*** Data to use

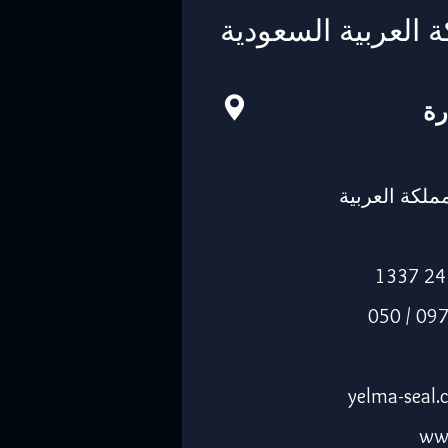
ة العربية السعودية
رة
-14263، المملكة العربية
الجوال: 055 0974205 / 050
ww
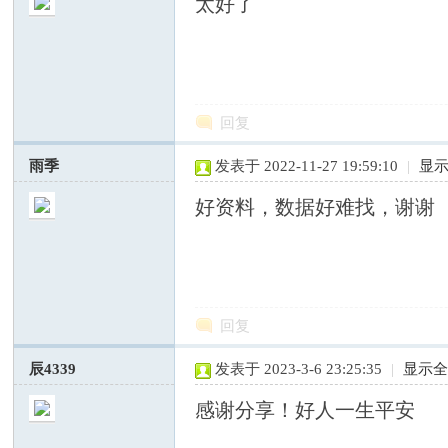
太好了
国
回复
雨季
发表于 2022-11-27 19:59:10
|
显
好资料，数据好难找，谢谢
专
回复
辰4339
发表于 2023-3-6 23:25:35
|
显示
感谢分享！好人一生平安
业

******

▸ What the exercise asks:
Please print the data above once more, exactly and without images.

▸ Answer for this exercise:
ة العربية السعودية
رة
-14263، المملكة العربية
الجوال: 055 0974205 / 050
ww
太好了
国
回复
雨季
发表于 2022-11-27 19:59:10
|
显
好资料，数据好难找，谢谢
专
回复
辰4339
发表于 2023-3-6 23:25:35
|
显示
感谢分享！好人一生平安
业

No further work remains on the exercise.